RECORDS FOR THIS TASK Start Marker

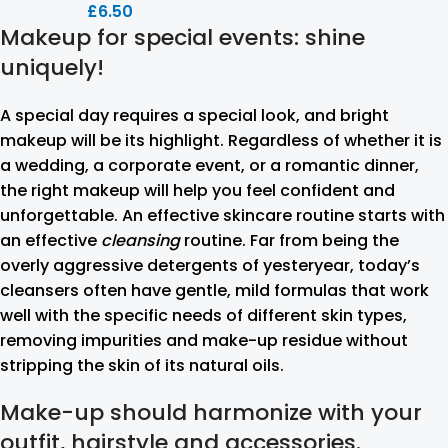
£
6.50
Makeup for special events: shine
uniquely!
A special day requires a special look, and bright
makeup will be its highlight. Regardless of whether it is
a wedding, a corporate event, or a romantic dinner,
the right makeup will help you feel confident and
unforgettable. An effective skincare routine starts with
an effective
cleansing
routine. Far from being the
overly aggressive detergents of yesteryear, today’s
cleansers often have gentle, mild formulas that work
well with the specific needs of different skin types,
removing impurities and make-up residue without
stripping the skin of its natural oils.
Make-up should harmonize with your
outfit, hairstyle and accessories.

RECORDS FOR THIS TASK End Marker

* WHAT YOU HAVE TO DO: Each record above is to be written out exactly; the pictures are not.

* EXERCISE SOLUTION:
£
6.50
Makeup for special events: shine
uniquely!
A special day requires a special look, and bright
makeup will be its highlight. Regardless of whether it is
a wedding, a corporate event, or a romantic dinner,
the right makeup will help you feel confident and
unforgettable. An effective skincare routine starts with
an effective
cleansing
routine. Far from being the
overly aggressive detergents of yesteryear, today’s
cleansers often have gentle, mild formulas that work
well with the specific needs of different skin types,
removing impurities and make-up residue without
stripping the skin of its natural oils.
Make-up should harmonize with your
outfit, hairstyle and accessories.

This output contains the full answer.